The police immediately settle upon a Native man... a member of a mysterious Russian religious sect called the Old Believers... as their suspect. And there is an offshoot group called the Dark Believers, Satanists who might practice human sacrifice, so rumor says. But things are just too neat, and the facts don't match the theories. Edie's Native instincts tell her there is something more, and she enlists the aid of a policeman friend in her investigation.
When another baby is discovered dead, and the main suspect himself dies, Edie is certain someone else is to blame for the dead children. But pressure to back away surfaces from the police, from a politician desperate to be Alaska's Governor and from an avaricious land developer. Edie might relent, if she were not haunted by the faces of the young Russian girls who, she suspects, are being trafficked. And there is the face of the baby in the woods. And the face of her own son. It is hell to lose a child. Maybe even worse than the horror the young Russian girls face, and maybe the horrors are two sides of the same sin.
The people behind the murders are ruthless. But there was a reason the Spirit Bear led Edie to the frozen child in the snow. There is a connection between man and the land. And there are some things that no one can fix. But you have to try.
THE BOY IN THE SNOW is the second of M.J. McGrath's novels. She also writes non-fiction about Alaska and its Native people. The pictures she paints are far from the neat houses and northern lights of Sarah Palin's world. McGrath's characters are earthy and spiritual, clinging to the old ways even as they embrace technology. Her settings are magical and her plot so convoluted that readers dare not put down the book for fear of needing their own Spirit Bears to guide them to the denouement.
- Caryl Harvey
CAGE OF BONES
TANIA CARVER
Pegasus Books February, 2013
ISBN: 978-1-60598-406-3
The house is slated for demolition.
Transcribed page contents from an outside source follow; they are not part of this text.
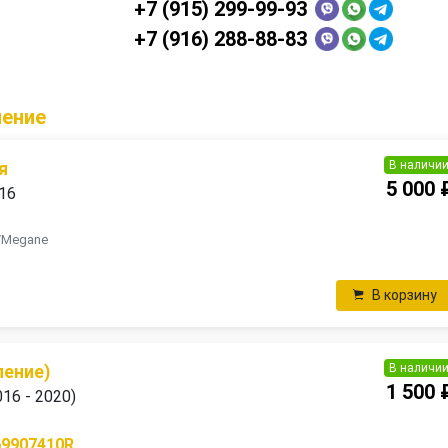
+7 (915) 299-99-93
+7 (916) 288-88-83
ление
В наличи
я
5 000 
016
n/Megane
В корзину
В наличи
ление)
1 500 
016 - 2020)
69907410R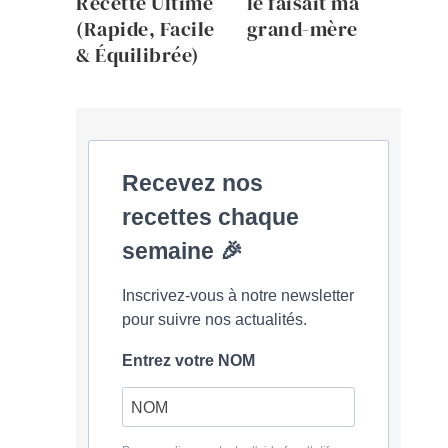
Recette Ultime
le faisait ma
(Rapide, Facile
grand-mère
& Équilibrée)
Recevez nos
recettes chaque
semaine 🎉
Inscrivez-vous à notre newsletter
pour suivre nos actualités.
Entrez votre NOM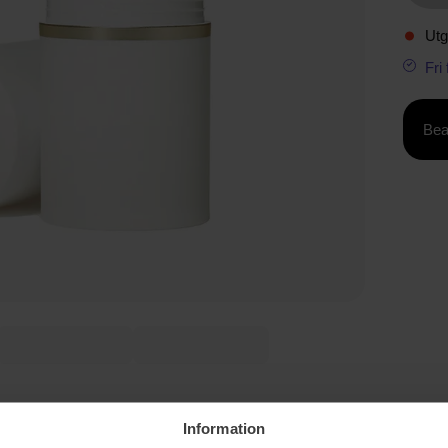
Utg
Fri
Bea
Information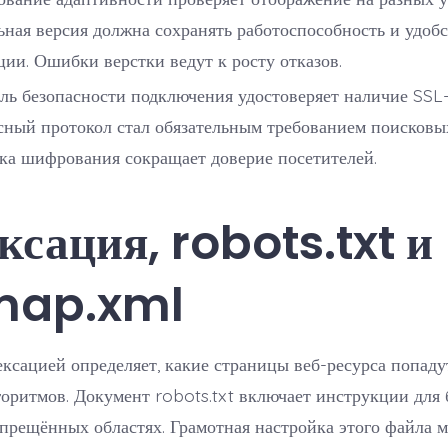
ная версия должна сохранять работоспособность и удоб
ции. Ошибки верстки ведут к росту отказов.
ль безопасности подключения удостоверяет наличие SSL
сный протокол стал обязательным требованием поисковых
ка шифрования сокращает доверие посетителей.
ксация, robots.txt и
map.xml
ксацией определяет, какие страницы веб-ресурса попадут
оритмов. Документ robots.txt включает инструкции для 
прещённых областях. Грамотная настройка этого файла м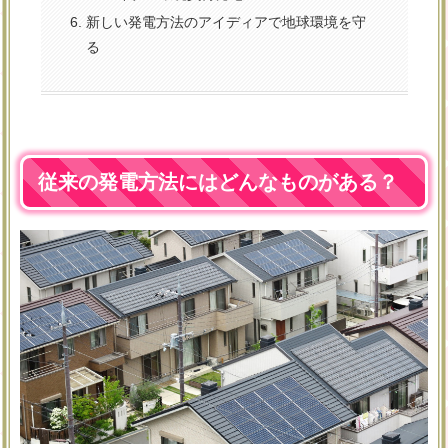
新しい発電方法のアイディアで地球環境を守
る
従来の発電方法にはどんなものがある？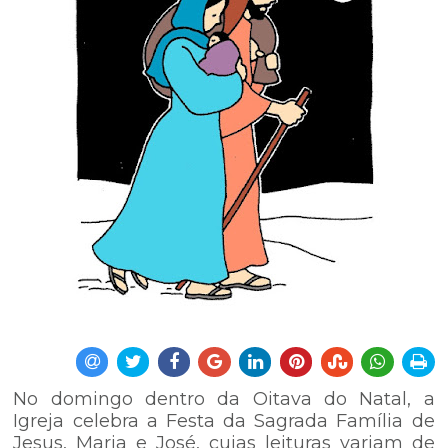
No domingo dentro da Oitava do Natal, a
Igreja celebra a Festa da Sagrada Família de
Jesus, Maria e José, cujas leituras variam de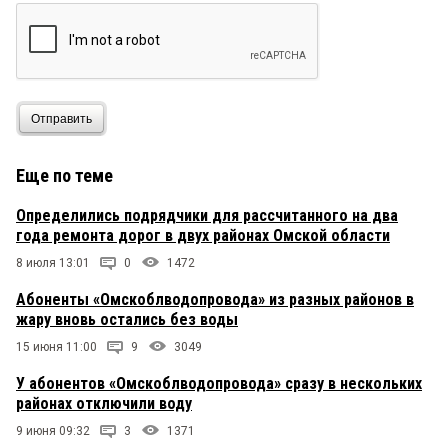
Отправить
Еще по теме
Определились подрядчики для рассчитанного на два
года ремонта дорог в двух районах Омской области
8 июля 13:01
0
1472
Абоненты «Омскоблводопровода» из разных районов в
жару вновь остались без воды
15 июня 11:00
9
3049
У абонентов «Омскоблводопровода» сразу в нескольких
районах отключили воду
9 июня 09:32
3
1371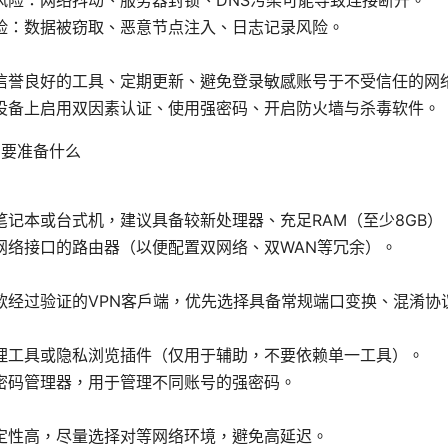
险：数据被窃取、恶意节点注入、日志记录风险。
信誉良好的工具、定期更新、避免登录敏感账号于不受信任的网
设备上启用双因素认证、使用强密码、开启防火墙与杀毒软件。
需要准备什么
笔记本或台式机，建议具备较新处理器、充足RAM（至少8GB）
网络接口的路由器（以便配置双网络、双WAN等冗余）。
经过验证的VPN客户端，优先选择具备常规端口变换、混淆协议、Kil
理工具或隐私浏览插件（仅用于辅助，不要依赖单一工具）。
密码管理器，用于管理不同账号的强密码。
定性高，尽量选择对等网络环境，避免高延迟。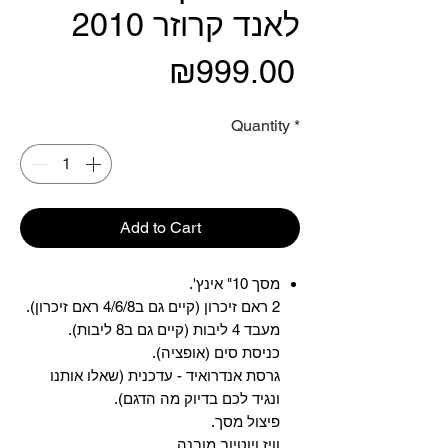
לאנד קרוזר 2010
Price
₪999.00
Quantity
*
Add to Cart
מסך 10" אינץ'.
2 ראם זיכרון (קיים גם ב4/6/8 ראם זיכרון).
מעבד 4 ליבות (קיים גם ב8 ליבות).
כניסת סים (אופציה).
גרסת אנדרואיד - עדכנית (שאלו אותנו
ונגיד לכם בדיוק מה הדגם).
פיצול מסך.
וויז ויוטיוב מובנה.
It's secluded, creepy and decidedly malevolent. The walls are peeling, the flooring smells dank and putrid. And the steps to the cellar are none too sturdy. But it's what the demolition crew finds in that cellar that breeds the evil.
A cage. A cage of human bones.
The cage imprisons a boy covered in his own filth and - maybe - someone else's blood. When Detective Inspector Phil Brennan responds to the call, the scene disturbs him. It's violent and stomach turning, and it is vaguely familiar.
Someone else is watching the police presence with great interest; the serial killer who built the cage, who imprisoned the boy and spattered the blood. It is a discomfort that his lair has been discovered, but not a tragedy.
As the body count rises, a terrified city demands the police solve the crimes. But solving them, for Detective Brennan, means stepping into the maw of another horror which petrifies him even more than the cage of bones.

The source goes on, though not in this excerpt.